The docs next cited a new Yale study that is currently pending peer review. In the study, researchers looked at 241 patients experiencing what they called “post-vaccination syndrome.” In other words, there’s even a clinical name for it now. (As usual, the Yale study included the increasingly rare but still obligatory jab endorsement claiming — without evidence — that PVS happens less often than long covid. So.)

Finally, Doctors Marik and Kory cited this alarming Scientific American op-ed from December:




The Scientific American article explained that a broad range of incurable autoimmune diseases — over 100 kinds — have suddenly, unexpectedly, and bafflingly surged to epidemic levels:

"Autoimmunity is an epidemic. Most autoimmune diseases are being diagnosed in increasing numbers ranging from 3 to 12 percent annually across the globe. (Americans) could now have about a one in five chance of developing an autoimmune disease. The odds are greater for women, those with a genetic predisposition to autoimmunity, or those exposed to certain pollutants. These diseases include more than 100 lifelong and costly illnesses such as type 1 diabetes, rheumatoid arthritis, lupus and multiple sclerosis. They are often difficult to diagnose and currently impossible to cure."
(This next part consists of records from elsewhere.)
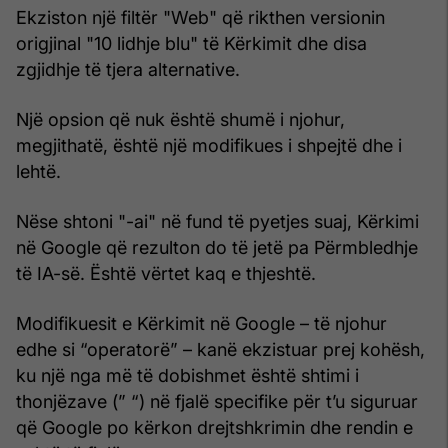
Ekziston një filtër "Web" që rikthen versionin
origjinal "10 lidhje blu" të Kërkimit dhe disa
zgjidhje të tjera alternative.
Një opsion që nuk është shumë i njohur,
megjithatë, është një modifikues i shpejtë dhe i
lehtë.
Nëse shtoni "-ai" në fund të pyetjes suaj, Kërkimi
në Google që rezulton do të jetë pa Përmbledhje
të IA-së. Është vërtet kaq e thjeshtë.
Modifikuesit e Kërkimit në Google – të njohur
edhe si “operatorë” – kanë ekzistuar prej kohësh,
ku një nga më të dobishmet është shtimi i
thonjëzave (” “) në fjalë specifike për t’u siguruar
që Google po kërkon drejtshkrimin dhe rendin e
The doctors mentioned that, unlike long covid, autoimmunity is measurable. They can test for looming autoimmune problems, by testing for autoantibodies, which are antibodies programmed to attack the person’s own cells and organs, rather than programmed to attack some kind of invasive bacteria or virus:

"Autoantibodies are markers for the presence, or the possible development, of autoimmune diseases. We are finding more people with autoantibodies—immune system proteins that, instead of ignoring our cells and organs, treat them as invaders."

Now, I’m just a lawyer and not an immune specialist, but I wonder if these researchers considered the possibility that the autoantibodies may be targeting people’s own cells because they were transfected with spike protein mRNA?

I’m only asking.

The researchers noted the fact that, one year before on December 29, 2022, the Biden Administration quietly and very timely set up a new Office of Autoimmune Research within the NIH. So they either saw the trend or knew it was coming.

Mainstream media is happen to drown us in propaganda about a flu epidemic but they have nothing to say about an autoimmune epidemic. Oh well. La, la, la, la, everything is going great!
4   komputodo   2024 Nov 6, 10:19am  

Patrick says

The odds are greater for women, those with a genetic predisposition to autoimmunity, or those exposed to certain pollutants. These diseases include more than 100 lifelong and costly illnesses such as type 1 diabetes, rheumatoid arthritis, lupus and multiple sclerosis. They are often difficult to diagnose and currently impossible to cure."